Una manera de pensar así no concede ningún sitio a la gracia. Al contrario, el hijo mayor encuentra que su padre ha fallado. Según él, nunca lo había recompensado, sin embargo mató el becerro gordo para el pródigo. Resulta imposible entenderse sobre el terreno de la justicia propia. Al hermano mayor, como a todos los que pertenecen a esta clase, le faltaba aceptar la gracia y la verdad que vinieron por Jesucristo. La verdad para comprender su estado frente a la luz y la santidad de Dios, y la gracia que perdona a aquel que reconoce su estado ante Dios. Si el padre no le había dado ningún cabrito a su hijo para que se gozara con sus amigos, era porque, como judío, se beneficiaba de todo lo que Dios había dado a su pueblo terrenal. Solo tenía que servirse. Pero bajo el régimen de la ley, se recibe lo que esta concede a aquel que la observa, y nada más. El padre le contestó: “Hijo, tú siempre estás conmigo, y todas mis cosas son tuyas. Mas era necesario hacer fiesta y regocijarnos, porque este tu hermano era muerto, y ha revivido; se había perdido, y es hallado” (v. 31-32). El padre no puso aquí en tela de juicio la fidelidad del hijo mayor. Pero su corazón se desbordaba de gozo por haber encontrado a su hijo perdido. Obraba a favor de él según su amor, y hubiera querido que su hijo mayor compartiera ese gozo; pero su egoísmo y su propia justicia no se lo permitían. Se privó voluntariamente de los goces del cielo.
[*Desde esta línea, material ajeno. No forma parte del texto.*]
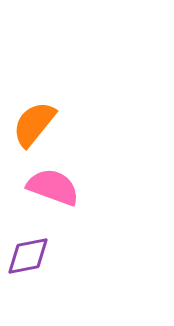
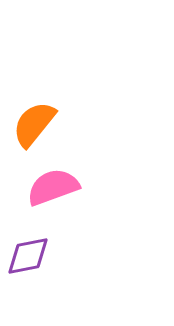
pink semicircle: rotated 40 degrees counterclockwise
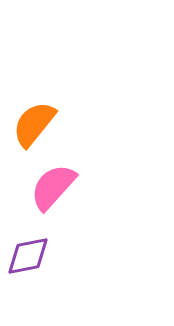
pink semicircle: rotated 28 degrees counterclockwise
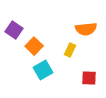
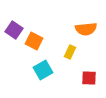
orange square: moved 5 px up; rotated 18 degrees counterclockwise
yellow rectangle: moved 2 px down
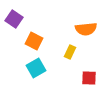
purple square: moved 11 px up
cyan square: moved 7 px left, 2 px up
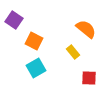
purple square: moved 1 px down
orange semicircle: rotated 135 degrees counterclockwise
yellow rectangle: moved 3 px right; rotated 64 degrees counterclockwise
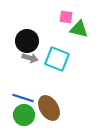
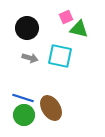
pink square: rotated 32 degrees counterclockwise
black circle: moved 13 px up
cyan square: moved 3 px right, 3 px up; rotated 10 degrees counterclockwise
brown ellipse: moved 2 px right
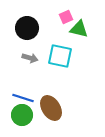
green circle: moved 2 px left
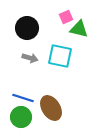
green circle: moved 1 px left, 2 px down
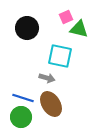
gray arrow: moved 17 px right, 20 px down
brown ellipse: moved 4 px up
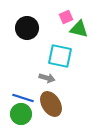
green circle: moved 3 px up
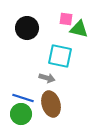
pink square: moved 2 px down; rotated 32 degrees clockwise
brown ellipse: rotated 15 degrees clockwise
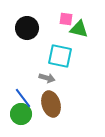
blue line: rotated 35 degrees clockwise
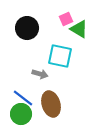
pink square: rotated 32 degrees counterclockwise
green triangle: rotated 18 degrees clockwise
gray arrow: moved 7 px left, 4 px up
blue line: rotated 15 degrees counterclockwise
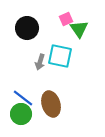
green triangle: rotated 24 degrees clockwise
gray arrow: moved 12 px up; rotated 91 degrees clockwise
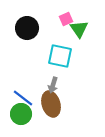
gray arrow: moved 13 px right, 23 px down
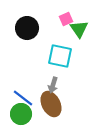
brown ellipse: rotated 10 degrees counterclockwise
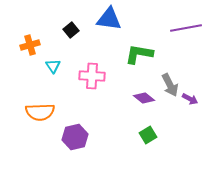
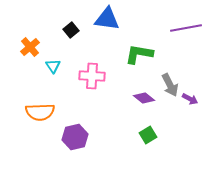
blue triangle: moved 2 px left
orange cross: moved 2 px down; rotated 24 degrees counterclockwise
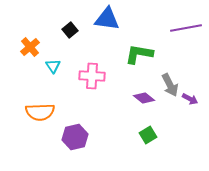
black square: moved 1 px left
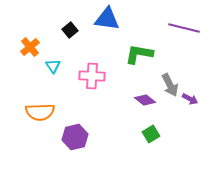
purple line: moved 2 px left; rotated 24 degrees clockwise
purple diamond: moved 1 px right, 2 px down
green square: moved 3 px right, 1 px up
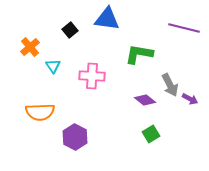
purple hexagon: rotated 20 degrees counterclockwise
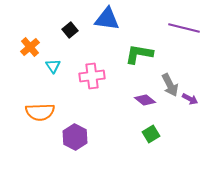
pink cross: rotated 10 degrees counterclockwise
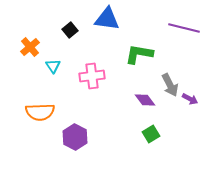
purple diamond: rotated 15 degrees clockwise
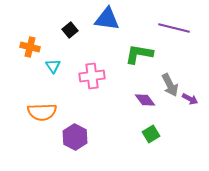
purple line: moved 10 px left
orange cross: rotated 36 degrees counterclockwise
orange semicircle: moved 2 px right
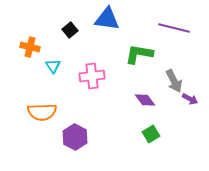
gray arrow: moved 4 px right, 4 px up
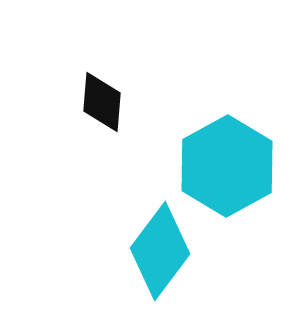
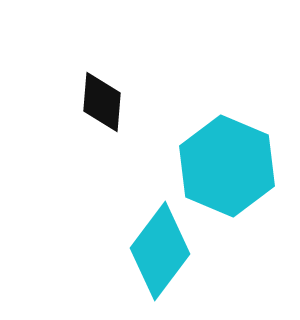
cyan hexagon: rotated 8 degrees counterclockwise
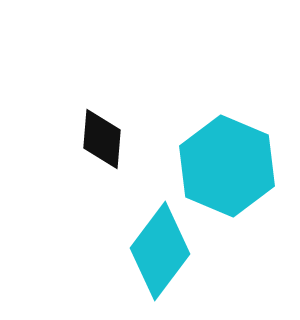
black diamond: moved 37 px down
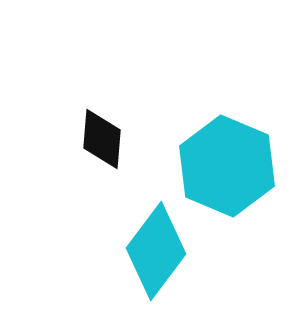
cyan diamond: moved 4 px left
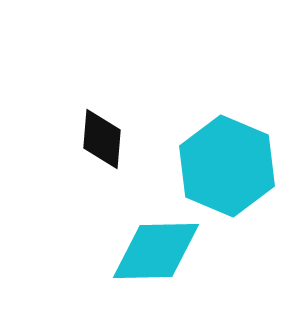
cyan diamond: rotated 52 degrees clockwise
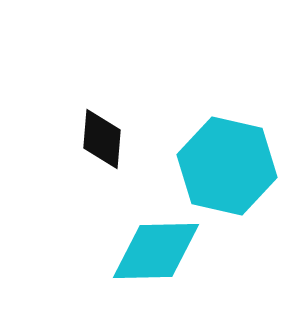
cyan hexagon: rotated 10 degrees counterclockwise
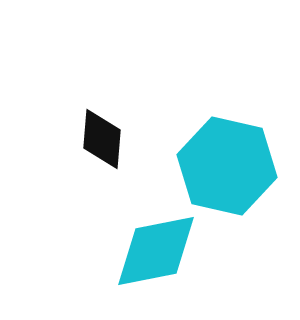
cyan diamond: rotated 10 degrees counterclockwise
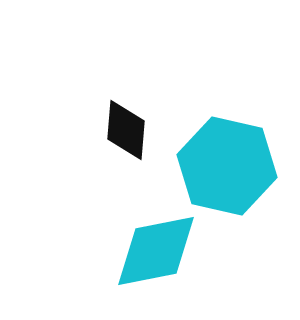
black diamond: moved 24 px right, 9 px up
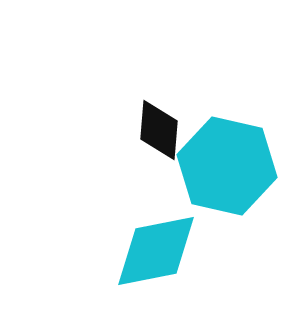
black diamond: moved 33 px right
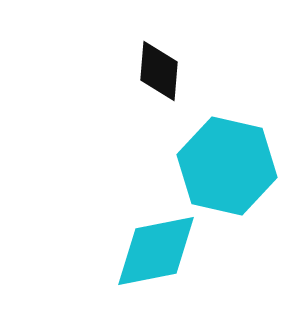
black diamond: moved 59 px up
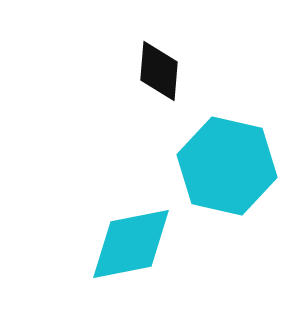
cyan diamond: moved 25 px left, 7 px up
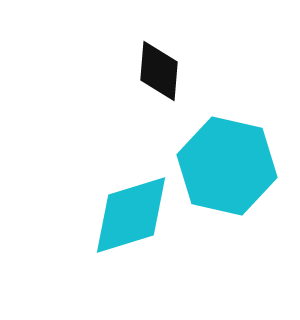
cyan diamond: moved 29 px up; rotated 6 degrees counterclockwise
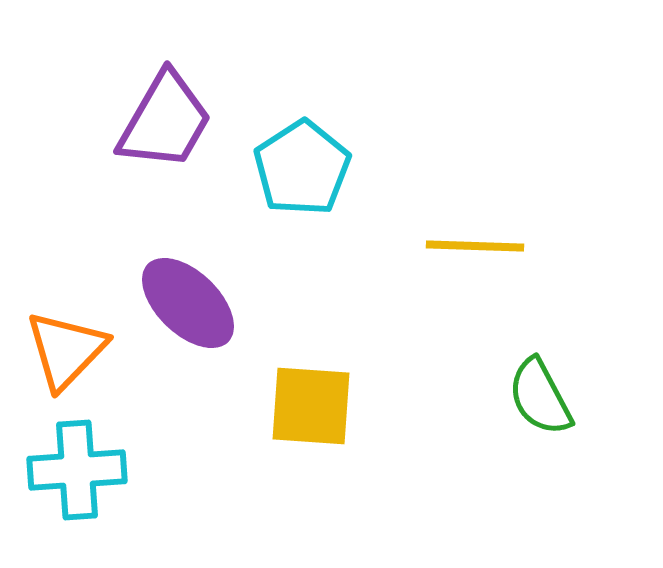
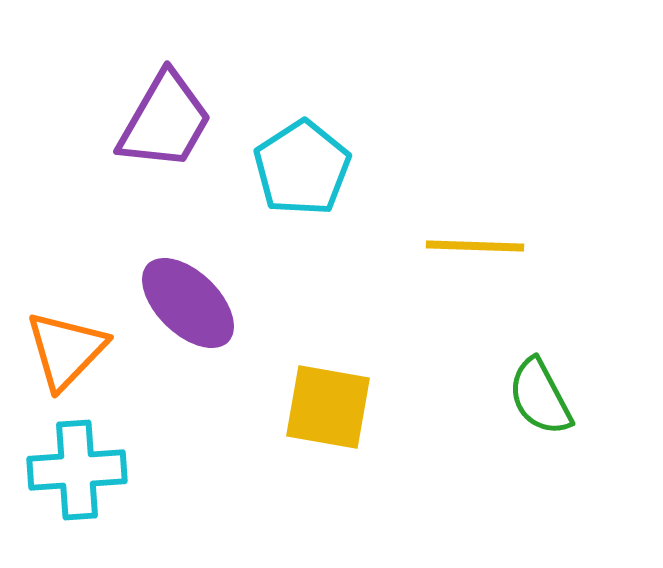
yellow square: moved 17 px right, 1 px down; rotated 6 degrees clockwise
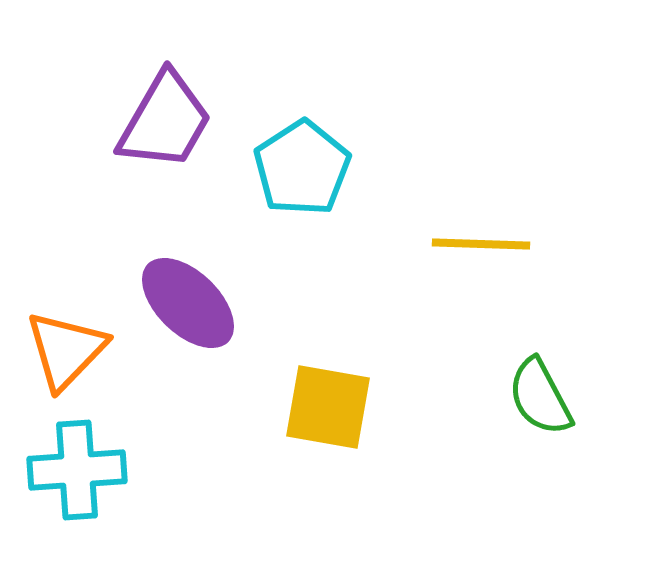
yellow line: moved 6 px right, 2 px up
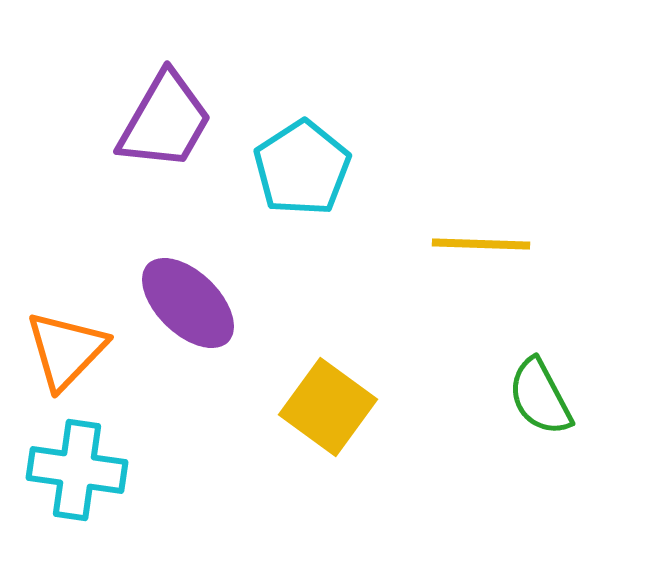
yellow square: rotated 26 degrees clockwise
cyan cross: rotated 12 degrees clockwise
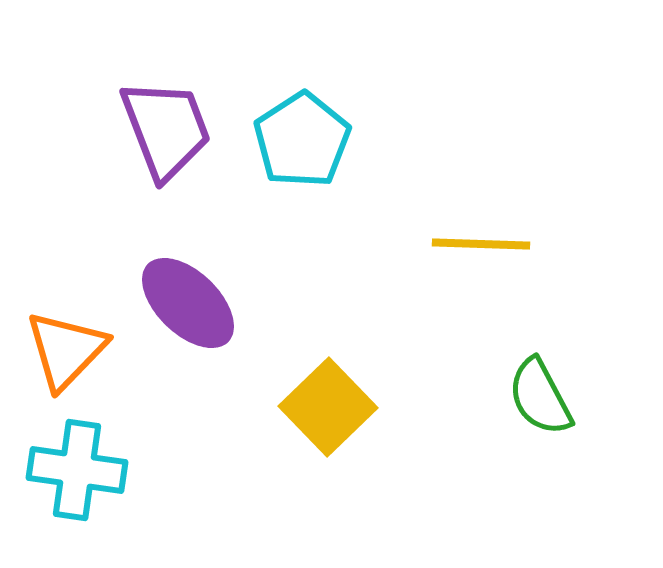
purple trapezoid: moved 1 px right, 8 px down; rotated 51 degrees counterclockwise
cyan pentagon: moved 28 px up
yellow square: rotated 10 degrees clockwise
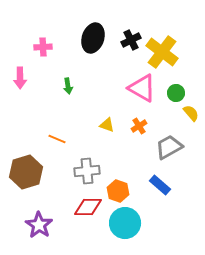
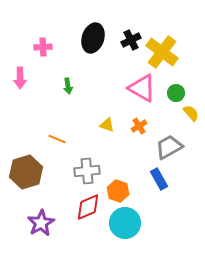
blue rectangle: moved 1 px left, 6 px up; rotated 20 degrees clockwise
red diamond: rotated 24 degrees counterclockwise
purple star: moved 2 px right, 2 px up; rotated 8 degrees clockwise
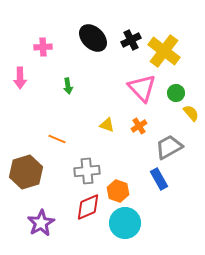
black ellipse: rotated 64 degrees counterclockwise
yellow cross: moved 2 px right, 1 px up
pink triangle: rotated 16 degrees clockwise
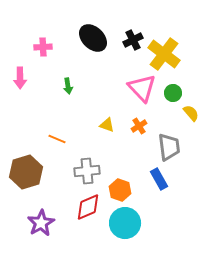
black cross: moved 2 px right
yellow cross: moved 3 px down
green circle: moved 3 px left
gray trapezoid: rotated 112 degrees clockwise
orange hexagon: moved 2 px right, 1 px up
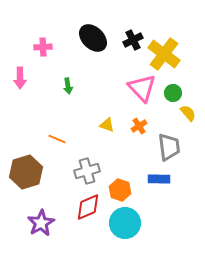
yellow semicircle: moved 3 px left
gray cross: rotated 10 degrees counterclockwise
blue rectangle: rotated 60 degrees counterclockwise
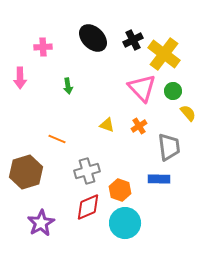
green circle: moved 2 px up
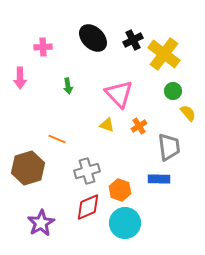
pink triangle: moved 23 px left, 6 px down
brown hexagon: moved 2 px right, 4 px up
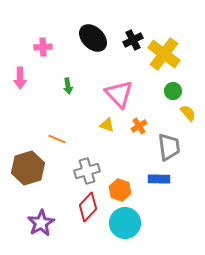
red diamond: rotated 24 degrees counterclockwise
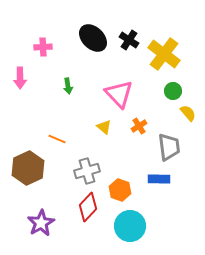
black cross: moved 4 px left; rotated 30 degrees counterclockwise
yellow triangle: moved 3 px left, 2 px down; rotated 21 degrees clockwise
brown hexagon: rotated 8 degrees counterclockwise
cyan circle: moved 5 px right, 3 px down
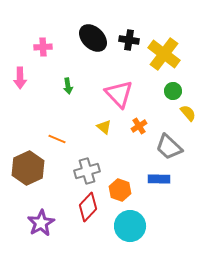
black cross: rotated 24 degrees counterclockwise
gray trapezoid: rotated 140 degrees clockwise
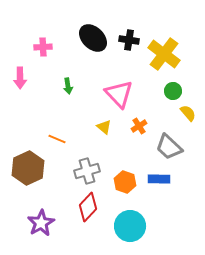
orange hexagon: moved 5 px right, 8 px up
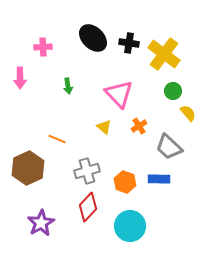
black cross: moved 3 px down
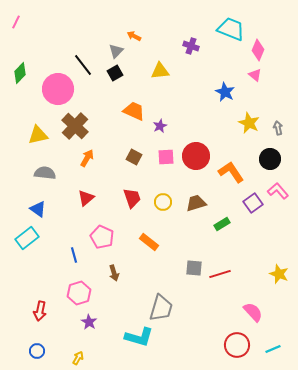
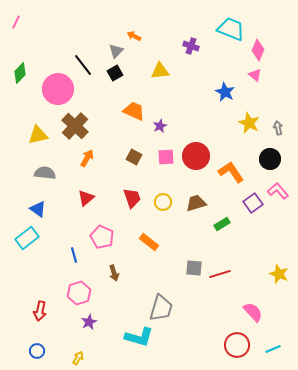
purple star at (89, 322): rotated 14 degrees clockwise
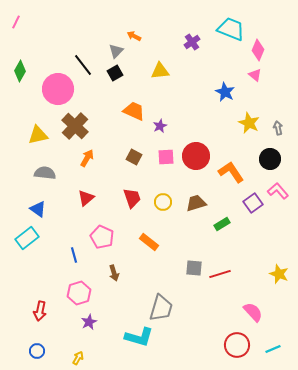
purple cross at (191, 46): moved 1 px right, 4 px up; rotated 35 degrees clockwise
green diamond at (20, 73): moved 2 px up; rotated 15 degrees counterclockwise
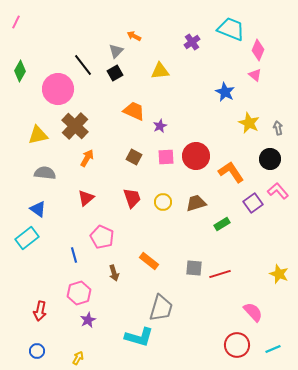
orange rectangle at (149, 242): moved 19 px down
purple star at (89, 322): moved 1 px left, 2 px up
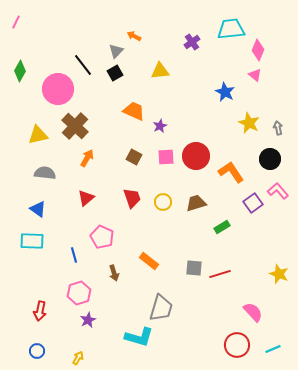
cyan trapezoid at (231, 29): rotated 28 degrees counterclockwise
green rectangle at (222, 224): moved 3 px down
cyan rectangle at (27, 238): moved 5 px right, 3 px down; rotated 40 degrees clockwise
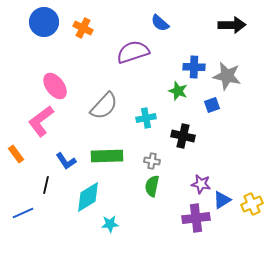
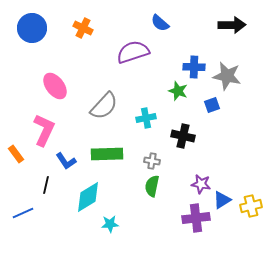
blue circle: moved 12 px left, 6 px down
pink L-shape: moved 3 px right, 9 px down; rotated 152 degrees clockwise
green rectangle: moved 2 px up
yellow cross: moved 1 px left, 2 px down; rotated 10 degrees clockwise
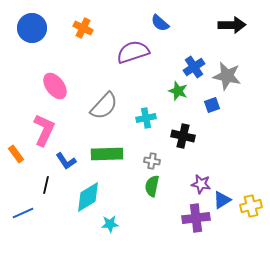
blue cross: rotated 35 degrees counterclockwise
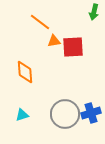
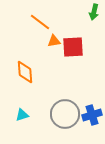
blue cross: moved 1 px right, 2 px down
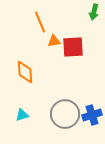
orange line: rotated 30 degrees clockwise
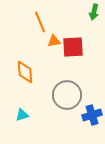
gray circle: moved 2 px right, 19 px up
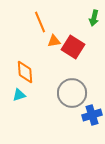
green arrow: moved 6 px down
red square: rotated 35 degrees clockwise
gray circle: moved 5 px right, 2 px up
cyan triangle: moved 3 px left, 20 px up
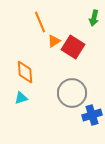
orange triangle: rotated 24 degrees counterclockwise
cyan triangle: moved 2 px right, 3 px down
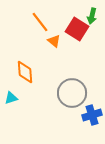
green arrow: moved 2 px left, 2 px up
orange line: rotated 15 degrees counterclockwise
orange triangle: rotated 48 degrees counterclockwise
red square: moved 4 px right, 18 px up
cyan triangle: moved 10 px left
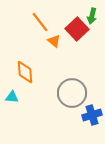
red square: rotated 15 degrees clockwise
cyan triangle: moved 1 px right, 1 px up; rotated 24 degrees clockwise
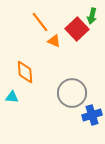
orange triangle: rotated 16 degrees counterclockwise
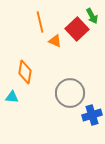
green arrow: rotated 42 degrees counterclockwise
orange line: rotated 25 degrees clockwise
orange triangle: moved 1 px right
orange diamond: rotated 15 degrees clockwise
gray circle: moved 2 px left
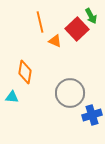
green arrow: moved 1 px left
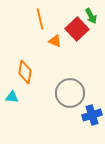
orange line: moved 3 px up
Como lo dijeron Pablo y Bernabé en el pasaje citado más arriba, no se juzgaba digno de la vida eterna.

En el cielo solo habrá pecadores perdonados, que celebrarán eternamente la gracia a la cual le deben todo, gracia que vino a la tierra en la persona de Jesús, para buscar a los pecadores. Su actividad y gozo se presentan maravillosamente en las tres parábolas de nuestro capítulo. Los que hayan sido demasiado buenos o demasiado justos para aceptar esta gracia que los haría entrar por la misma puerta que los malhechores, estarán por la eternidad donde habrá lloros y crujir de dientes. ¿De quién será la culpa de esto?